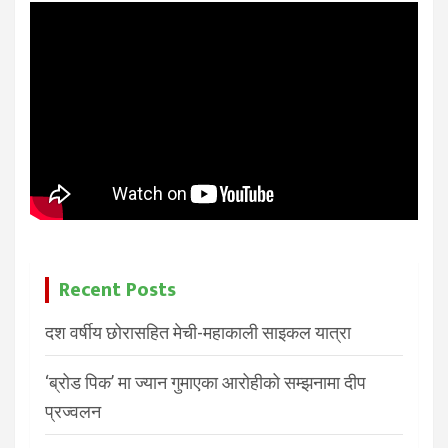
Recent Posts
दश वर्षीय छोरासहित मेची-महाकाली साइकल यात्रा
‘ब्रोड पिक’ मा ज्यान गुमाएका आरोहीको सम्झनामा दीप
प्रज्वलन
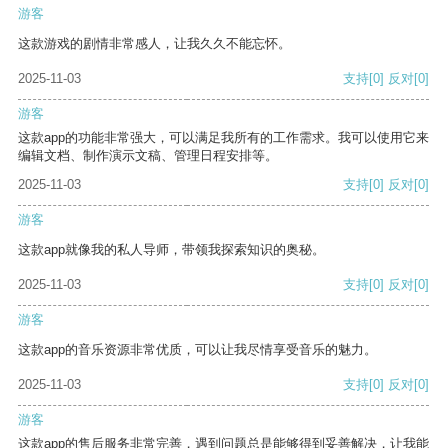
游客
这款游戏的剧情非常感人，让我久久不能忘怀。
2025-11-03
支持
[0]
反对
[0]
游客
这款app的功能非常强大，可以满足我所有的工作需求。我可以使用它来
编辑文档、制作演示文稿、管理日程安排等。
2025-11-03
支持
[0]
反对
[0]
游客
这款app就像我的私人导师，带领我探索知识的奥秘。
2025-11-03
支持
[0]
反对
[0]
游客
这款app的音乐资源非常优质，可以让我尽情享受音乐的魅力。
2025-11-03
支持
[0]
反对
[0]
游客
这款app的售后服务非常完善，遇到问题总是能够得到妥善解决，让我能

※

REQUIREMENT: The data above should be set down again exactly, with the pictures omitted.

RESPONSE BOX:
Recent Posts
दश वर्षीय छोरासहित मेची-महाकाली साइकल यात्रा
‘ब्रोड पिक’ मा ज्यान गुमाएका आरोहीको सम्झनामा दीप
प्रज्वलन
游客
这款游戏的剧情非常感人，让我久久不能忘怀。
2025-11-03
支持
[0]
反对
[0]
游客
这款app的功能非常强大，可以满足我所有的工作需求。我可以使用它来
编辑文档、制作演示文稿、管理日程安排等。
2025-11-03
支持
[0]
反对
[0]
游客
这款app就像我的私人导师，带领我探索知识的奥秘。
2025-11-03
支持
[0]
反对
[0]
游客
这款app的音乐资源非常优质，可以让我尽情享受音乐的魅力。
2025-11-03
支持
[0]
反对
[0]
游客
这款app的售后服务非常完善，遇到问题总是能够得到妥善解决，让我能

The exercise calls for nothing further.